§ **Assignment**
Each line of the records is to be returned verbatim, with the images omitted.

§ **Provided records**
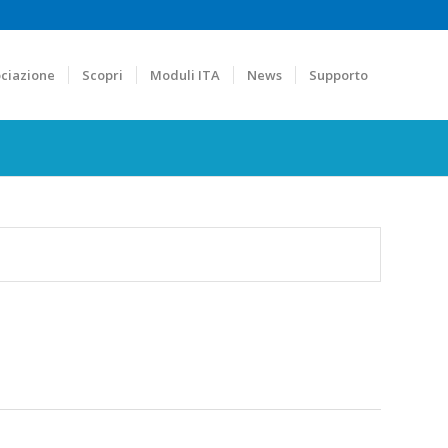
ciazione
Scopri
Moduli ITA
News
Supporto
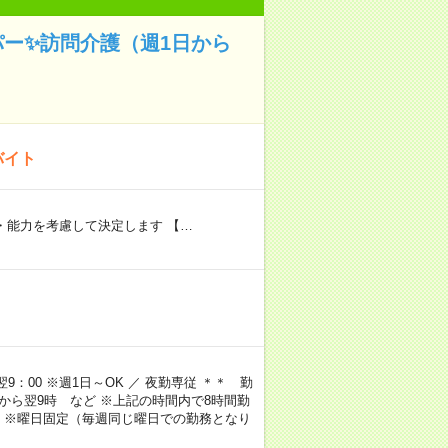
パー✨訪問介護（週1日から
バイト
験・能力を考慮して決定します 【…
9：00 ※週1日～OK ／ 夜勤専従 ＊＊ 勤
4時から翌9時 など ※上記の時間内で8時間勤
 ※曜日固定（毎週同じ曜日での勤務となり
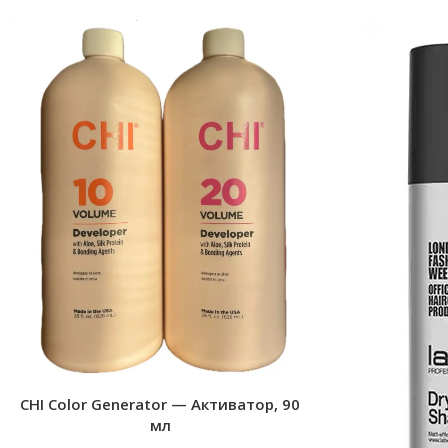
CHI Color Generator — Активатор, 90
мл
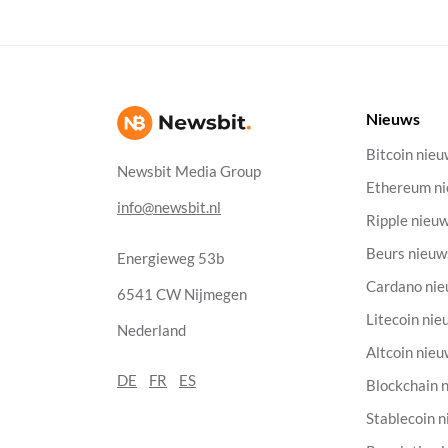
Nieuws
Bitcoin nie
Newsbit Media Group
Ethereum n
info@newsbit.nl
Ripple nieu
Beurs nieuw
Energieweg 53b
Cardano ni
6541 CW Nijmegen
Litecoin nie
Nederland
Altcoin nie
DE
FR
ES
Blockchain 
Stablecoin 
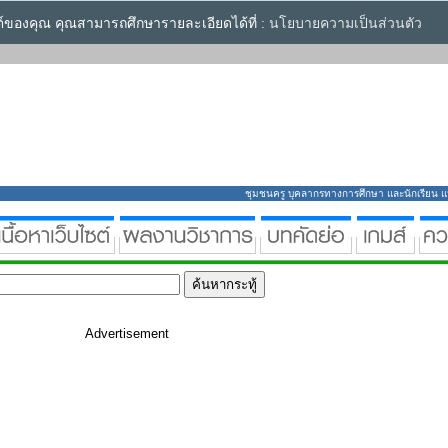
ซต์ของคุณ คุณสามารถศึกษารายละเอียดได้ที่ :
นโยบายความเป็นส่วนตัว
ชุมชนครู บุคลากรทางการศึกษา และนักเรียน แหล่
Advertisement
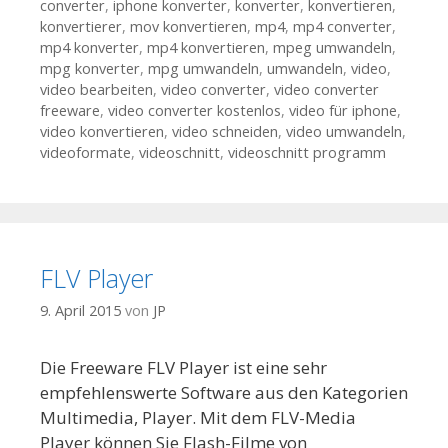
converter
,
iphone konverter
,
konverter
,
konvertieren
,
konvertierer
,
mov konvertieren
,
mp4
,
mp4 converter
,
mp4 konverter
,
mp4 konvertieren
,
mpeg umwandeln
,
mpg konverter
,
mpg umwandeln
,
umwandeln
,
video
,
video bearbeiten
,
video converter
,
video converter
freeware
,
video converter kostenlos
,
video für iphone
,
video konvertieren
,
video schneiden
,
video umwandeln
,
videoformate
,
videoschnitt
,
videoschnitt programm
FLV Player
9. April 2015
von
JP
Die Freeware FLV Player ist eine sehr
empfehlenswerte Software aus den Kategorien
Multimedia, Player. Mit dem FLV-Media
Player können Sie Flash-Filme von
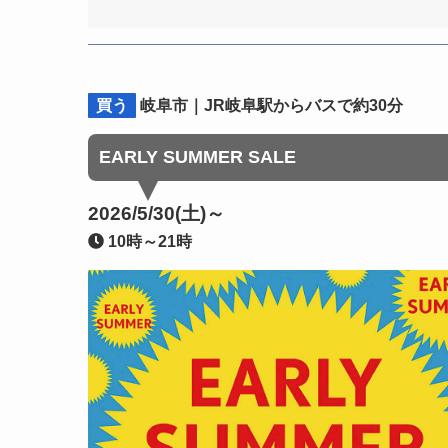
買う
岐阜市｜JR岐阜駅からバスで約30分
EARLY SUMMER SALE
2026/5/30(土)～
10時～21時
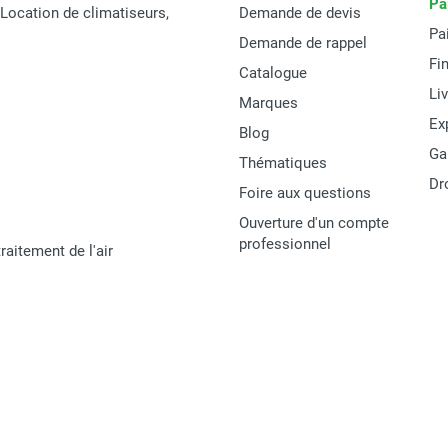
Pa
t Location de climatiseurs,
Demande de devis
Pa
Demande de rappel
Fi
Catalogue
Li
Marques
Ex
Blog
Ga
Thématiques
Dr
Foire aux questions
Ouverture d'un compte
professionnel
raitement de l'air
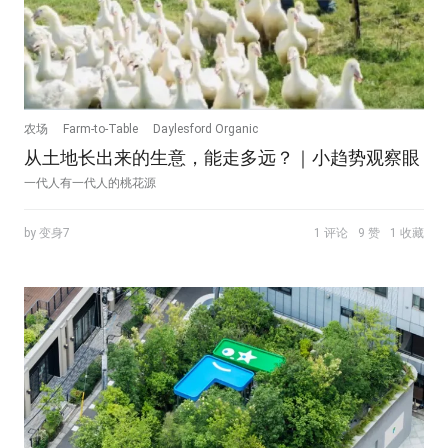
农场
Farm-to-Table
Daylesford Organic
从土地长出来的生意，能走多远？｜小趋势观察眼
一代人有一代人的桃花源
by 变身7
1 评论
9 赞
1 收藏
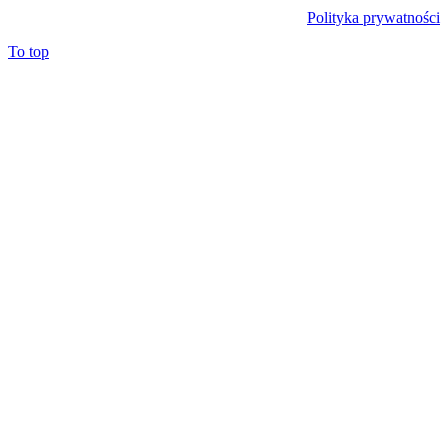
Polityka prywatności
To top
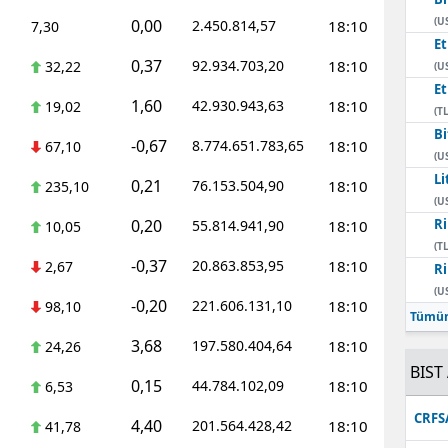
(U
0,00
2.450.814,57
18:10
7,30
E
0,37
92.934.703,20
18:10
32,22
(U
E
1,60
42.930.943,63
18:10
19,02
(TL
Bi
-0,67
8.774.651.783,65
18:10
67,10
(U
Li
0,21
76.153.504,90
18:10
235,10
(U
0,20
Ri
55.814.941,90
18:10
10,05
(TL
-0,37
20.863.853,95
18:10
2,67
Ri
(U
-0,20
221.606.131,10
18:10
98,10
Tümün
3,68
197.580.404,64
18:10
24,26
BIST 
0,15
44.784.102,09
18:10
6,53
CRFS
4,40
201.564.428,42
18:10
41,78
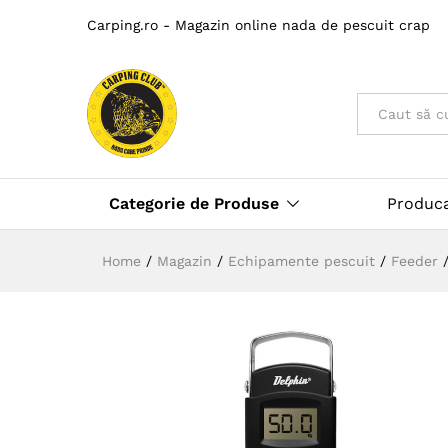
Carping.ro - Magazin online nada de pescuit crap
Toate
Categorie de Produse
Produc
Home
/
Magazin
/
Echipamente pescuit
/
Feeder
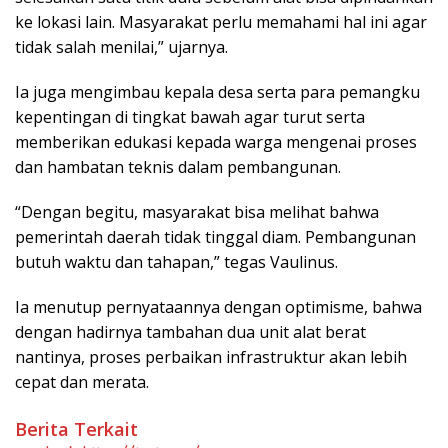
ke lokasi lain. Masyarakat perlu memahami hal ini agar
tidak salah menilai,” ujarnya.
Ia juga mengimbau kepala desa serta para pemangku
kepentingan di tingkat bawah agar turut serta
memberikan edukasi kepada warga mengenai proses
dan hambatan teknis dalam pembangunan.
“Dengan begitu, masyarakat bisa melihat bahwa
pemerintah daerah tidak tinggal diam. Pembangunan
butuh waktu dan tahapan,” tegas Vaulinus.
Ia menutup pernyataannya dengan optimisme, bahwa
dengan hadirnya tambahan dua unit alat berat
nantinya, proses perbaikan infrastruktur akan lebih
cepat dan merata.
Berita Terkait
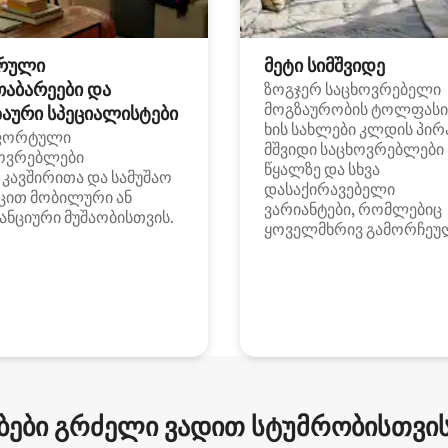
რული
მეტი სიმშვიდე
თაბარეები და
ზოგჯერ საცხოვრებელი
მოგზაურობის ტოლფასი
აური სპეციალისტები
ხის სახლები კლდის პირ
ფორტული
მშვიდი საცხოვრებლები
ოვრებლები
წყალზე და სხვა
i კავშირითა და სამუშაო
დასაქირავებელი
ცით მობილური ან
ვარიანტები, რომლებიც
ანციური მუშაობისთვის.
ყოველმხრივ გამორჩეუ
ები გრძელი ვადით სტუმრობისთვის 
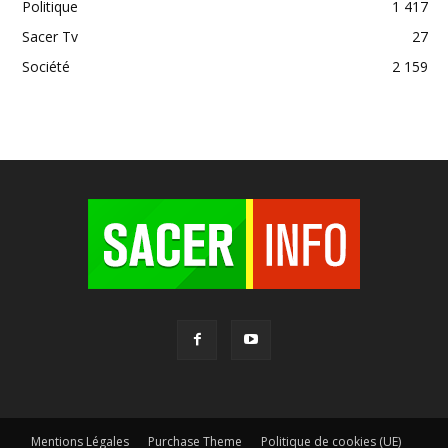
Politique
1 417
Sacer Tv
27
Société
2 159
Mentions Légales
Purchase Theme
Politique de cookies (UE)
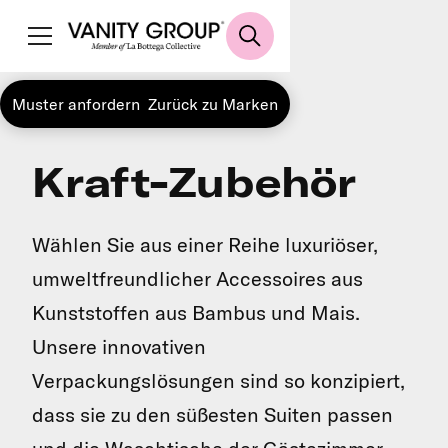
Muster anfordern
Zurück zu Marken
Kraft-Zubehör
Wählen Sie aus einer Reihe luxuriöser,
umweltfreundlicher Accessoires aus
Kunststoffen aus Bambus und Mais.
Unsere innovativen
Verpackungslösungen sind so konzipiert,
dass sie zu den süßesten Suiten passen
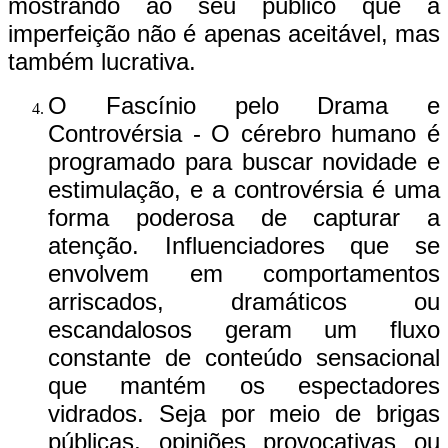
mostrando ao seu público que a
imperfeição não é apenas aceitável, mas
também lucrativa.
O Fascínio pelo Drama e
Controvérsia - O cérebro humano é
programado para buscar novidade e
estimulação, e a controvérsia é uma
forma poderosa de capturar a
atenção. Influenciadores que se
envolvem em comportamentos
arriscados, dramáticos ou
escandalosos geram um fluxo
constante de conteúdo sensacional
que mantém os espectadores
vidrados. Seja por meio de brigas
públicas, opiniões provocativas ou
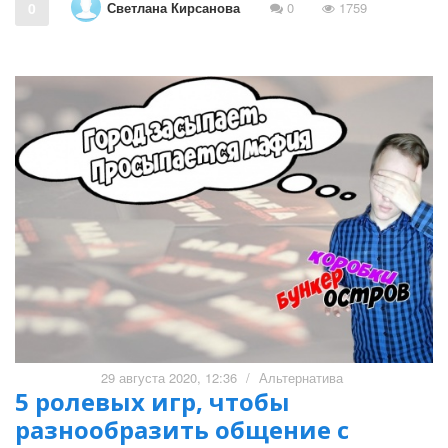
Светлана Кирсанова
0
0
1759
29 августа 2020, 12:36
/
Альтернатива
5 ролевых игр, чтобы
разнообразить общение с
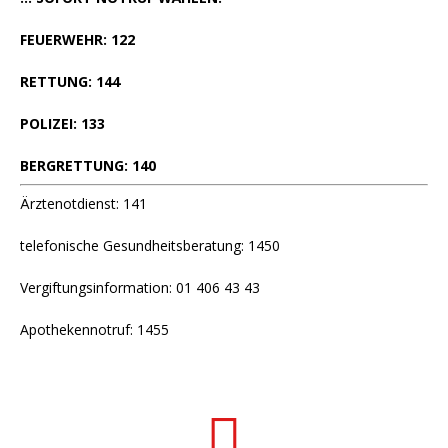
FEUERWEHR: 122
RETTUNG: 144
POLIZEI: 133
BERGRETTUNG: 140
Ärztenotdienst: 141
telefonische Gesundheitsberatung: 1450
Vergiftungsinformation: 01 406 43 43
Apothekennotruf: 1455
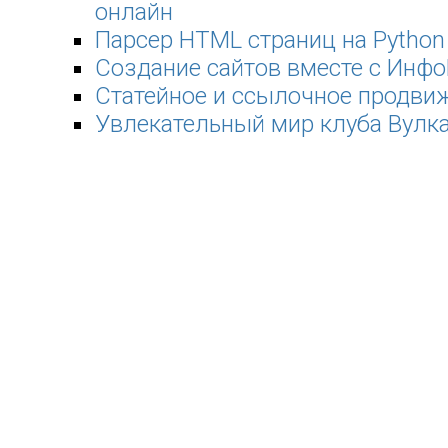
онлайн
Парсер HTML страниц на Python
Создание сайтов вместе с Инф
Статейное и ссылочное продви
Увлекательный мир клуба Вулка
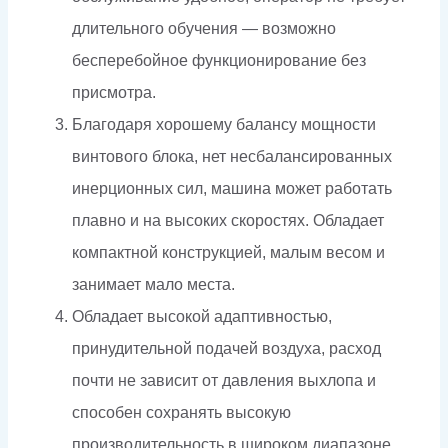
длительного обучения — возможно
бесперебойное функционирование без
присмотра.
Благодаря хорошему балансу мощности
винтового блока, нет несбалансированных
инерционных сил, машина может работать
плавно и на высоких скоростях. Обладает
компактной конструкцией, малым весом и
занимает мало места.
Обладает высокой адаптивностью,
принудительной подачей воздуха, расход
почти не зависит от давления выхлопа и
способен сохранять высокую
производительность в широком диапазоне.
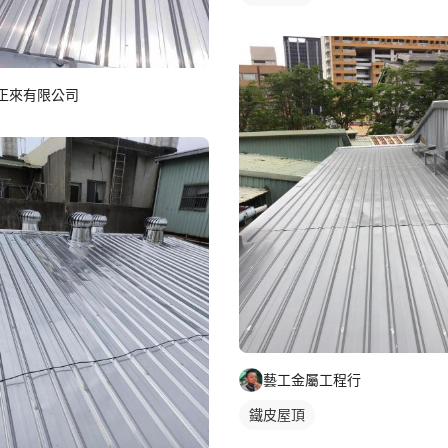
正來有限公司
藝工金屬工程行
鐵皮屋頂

§ **Problem solution**
ciazione
Scopri
Moduli ITA
News
Supporto
パー✨訪問介護（週1日から
バイト
験・能力を考慮して決定します 【…
9：00 ※週1日～OK ／ 夜勤専従 ＊＊ 勤
4時から翌9時 など ※上記の時間内で8時間勤
 ※曜日固定（毎週同じ曜日での勤務となり
CHI Color Generator — Активатор, 90
мл
Nieuws
Bitcoin nie
Newsbit Media Group
Ethereum n
info@newsbit.nl
Ripple nieu
Beurs nieuw
Energieweg 53b
Cardano ni
6541 CW Nijmegen
Litecoin nie
Nederland
Altcoin nie
DE
FR
ES
Blockchain 
Stablecoin 
ซต์ของคุณ คุณสามารถศึกษารายละเอียดได้ที่ :
นโยบายความเป็นส่วนตัว
ชุมชนครู บุคลากรทางการศึกษา และนักเรียน แหล่
Advertisement
converter
,
iphone konverter
,
konverter
,
konvertieren
,
konvertierer
,
mov konvertieren
,
mp4
,
mp4 converter
,
mp4 konverter
,
mp4 konvertieren
,
mpeg umwandeln
,
mpg konverter
,
mpg umwandeln
,
umwandeln
,
video
,
video bearbeiten
,
video converter
,
video converter
freeware
,
video converter kostenlos
,
video für iphone
,
video konvertieren
,
video schneiden
,
video umwandeln
,
videoformate
,
videoschnitt
,
videoschnitt programm
FLV Player
9. April 2015
von
JP
Die Freeware FLV Player ist eine sehr
empfehlenswerte Software aus den Kategorien
Multimedia, Player. Mit dem FLV-Media
Player können Sie Flash-Filme von
買う
岐阜市｜JR岐阜駅からバスで約30分
EARLY SUMMER SALE
2026/5/30(土)～
10時～21時
Pa
t Location de climatiseurs,
Demande de devis
Pa
Demande de rappel
Fi
Catalogue
Li
Marques
Ex
Blog
Ga
Thématiques
Dr
Foire aux questions
Ouverture d'un compte
professionnel
raitement de l'air
农场
Farm-to-Table
Daylesford Organic
从土地长出来的生意，能走多远？｜小趋势观察眼
一代人有一代人的桃花源
by 变身7
1 评论
9 赞
1 收藏
Polityka prywatności
To top
(U
0,00
2.450.814,57
18:10
7,30
E
0,37
92.934.703,20
18:10
32,22
(U
E
1,60
42.930.943,63
18:10
19,02
(TL
Bi
-0,67
8.774.651.783,65
18:10
67,10
(U
Li
0,21
76.153.504,90
18:10
235,10
(U
0,20
Ri
55.814.941,90
18:10
10,05
(TL
-0,37
20.863.853,95
18:10
2,67
Ri
(U
-0,20
221.606.131,10
18:10
98,10
Tümün
3,68
197.580.404,64
18:10
24,26
BIST 
0,15
44.784.102,09
18:10
6,53
CRFS
4,40
201.564.428,42
18:10
41,78
Carping.ro - Magazin online nada de pescuit crap
Toate
Categorie de Produse
Produc
Home
/
Magazin
/
Echipamente pescuit
/
Feeder
ke lokasi lain. Masyarakat perlu memahami hal ini agar
tidak salah menilai,” ujarnya.
Ia juga mengimbau kepala desa serta para pemangku
kepentingan di tingkat bawah agar turut serta
memberikan edukasi kepada warga mengenai proses
dan hambatan teknis dalam pembangunan.
“Dengan begitu, masyarakat bisa melihat bahwa
pemerintah daerah tidak tinggal diam. Pembangunan
butuh waktu dan tahapan,” tegas Vaulinus.
Ia menutup pernyataannya dengan optimisme, bahwa
dengan hadirnya tambahan dua unit alat berat
nantinya, proses perbaikan infrastruktur akan lebih
cepat dan merata.
Berita Terkait
რული
მეტი სიმშვიდე
თაბარეები და
ზოგჯერ საცხოვრებელი
მოგზაურობის ტოლფასი
აური სპეციალისტები
ხის სახლები კლდის პირ
ფორტული
მშვიდი საცხოვრებლები
ოვრებლები
წყალზე და სხვა
i კავშირითა და სამუშაო
დასაქირავებელი
ცით მობილური ან
ვარიანტები, რომლებიც
ანციური მუშაობისთვის.
ყოველმხრივ გამორჩეუ
ები გრძელი ვადით სტუმრობისთვის 
Politique
1 417
Sacer Tv
27
Société
2 159
Mentions Légales
Purchase Theme
Politique de cookies (UE)
Muster anfordern
Zurück zu Marken
Kraft-Zubehör
Wählen Sie aus einer Reihe luxuriöser,
umweltfreundlicher Accessoires aus
Kunststoffen aus Bambus und Mais.
Unsere innovativen
Verpackungslösungen sind so konzipiert,
dass sie zu den süßesten Suiten passen
mostrando ao seu público que a
imperfeição não é apenas aceitável, mas
também lucrativa.
O Fascínio pelo Drama e
Controvérsia - O cérebro humano é
programado para buscar novidade e
estimulação, e a controvérsia é uma
forma poderosa de capturar a
atenção. Influenciadores que se
envolvem em comportamentos
arriscados, dramáticos ou
escandalosos geram um fluxo
constante de conteúdo sensacional
que mantém os espectadores
vidrados. Seja por meio de brigas
públicas, opiniões provocativas ou
Светлана Кирсанова
0
0
1759
29 августа 2020, 12:36
/
Альтернатива
5 ролевых игр, чтобы
разнообразить общение с
FEUERWEHR: 122
RETTUNG: 144
POLIZEI: 133
BERGRETTUNG: 140
Ärztenotdienst: 141
telefonische Gesundheitsberatung: 1450
Vergiftungsinformation: 01 406 43 43
Apothekennotruf: 1455
онлайн
Парсер HTML страниц на Python
Создание сайтов вместе с Инф
Статейное и ссылочное продви
Увлекательный мир клуба Вулка
длительного обучения — возможно
бесперебойное функционирование без
присмотра.
Благодаря хорошему балансу мощности
винтового блока, нет несбалансированных
инерционных сил, машина может работать
плавно и на высоких скоростях. Обладает
компактной конструкцией, малым весом и
занимает мало места.
Обладает высокой адаптивностью,
принудительной подачей воздуха, расход
почти не зависит от давления выхлопа и
способен сохранять высокую
производительность в широком диапазоне.
正來有限公司
藝工金屬工程行
鐵皮屋頂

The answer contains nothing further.